PAI-1 plasma level increases during pregnancy and reaches at term, three times more than in the non-pregnancy levels. There is also another PAI existing that is called plasminogen activator inhibitor-2 (PAI-2) that is secreted only during pregnancy by the placenta. So associated with the high PAI levels hypofibrinolysis is commonly found in pregnancies with high thrombotic risk [16].

In addition she demonstrated that she was heterozygous for MTHFR 677C>T and MTHFR 1298A>C gene polymorphisms a genotype where hyperhomocystinemia is common [13].

The importance of these polymorphisms is related with hyperhomocystinemia. The studies on the MTHFR knockout mice showed earlier pathologic changes in their large vessel walls [17].
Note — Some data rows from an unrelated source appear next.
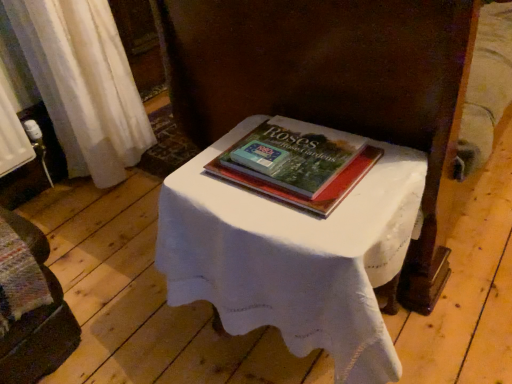 Question: Would you say wooden bench at lower left is a long distance from hardcover book at center?

Choices:
 (A) no
 (B) yes

Answer: (A)

Question: From a real-world perspective, is wooden bench at lower left over hardcover book at center?

Choices:
 (A) no
 (B) yes

Answer: (A)

Question: Could you tell me if wooden bench at lower left is turned towards hardcover book at center?

Choices:
 (A) yes
 (B) no

Answer: (B)

Question: Is wooden bench at lower left directly adjacent to hardcover book at center?

Choices:
 (A) yes
 (B) no

Answer: (B)

Question: Is hardcover book at center a part of wooden bench at lower left?

Choices:
 (A) yes
 (B) no

Answer: (B)

Question: Is hardcover book at center bigger or smaller than wooden bench at lower left?

Choices:
 (A) small
 (B) big

Answer: (A)

Question: In terms of height, does hardcover book at center look taller or shorter compared to wooden bench at lower left?

Choices:
 (A) short
 (B) tall

Answer: (A)

Question: Relative to wooden bench at lower left, is hardcover book at center in front or behind?

Choices:
 (A) behind
 (B) front

Answer: (A)

Question: Is point (335, 170) positioned closer to the camera than point (1, 238)?

Choices:
 (A) closer
 (B) farther

Answer: (A)

Question: In the image, is wooden bench at lower left on the left side or the right side of white cloth-covered table at center?

Choices:
 (A) left
 (B) right

Answer: (A)

Question: From the image's perspective, is wooden bench at lower left positioned above or below white cloth-covered table at center?

Choices:
 (A) below
 (B) above

Answer: (A)

Question: Considering the positions of wooden bench at lower left and white cloth-covered table at center in the image, is wooden bench at lower left bigger or smaller than white cloth-covered table at center?

Choices:
 (A) big
 (B) small

Answer: (B)

Question: Is point (28, 226) positioned closer to the camera than point (364, 185)?

Choices:
 (A) farther
 (B) closer

Answer: (A)

Question: From the image's perspective, is wooden bench at lower left above or below hardcover book at center?

Choices:
 (A) above
 (B) below

Answer: (B)

Question: Looking at the image, does wooden bench at lower left seem bigger or smaller compared to hardcover book at center?

Choices:
 (A) small
 (B) big

Answer: (B)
Although we detect some polymorphisms that related with thromboembolism, we didn’t determine any complication at our patient. This can be a result of early clinical management with low molecular weight heparin. So; like previous studies we also suggest that molecular genetic analysis for thrombophilia markers with other serum thrombophilia screens may be considered for patients with OHSS syndrome [13,14,16,18]. Besides this; our case confirmed that effective treatment strategy that includes cabergoline which is dopamine agonist and has a role of antagonizing and blocking VEGF may potentially reduce the severity of OHSS and related complications [19].

Although spontaneous OHSS a rare condition, it is important to consider OHSS in cases of bilateral enlarged cystic ovaries in pregnancy. In spontaneous pregnancies, bilateral ovaries should be established in early pregnancy and in case of bilateral hyperstimulated ovaries, patient should be followed about OHSS. Early diagnosis, meticulous and successful management is essential for to obviate unnecessary interventions and to avoid serious complications, which may develop rapidly and may lead to significant morbidity and mortality if left untreated.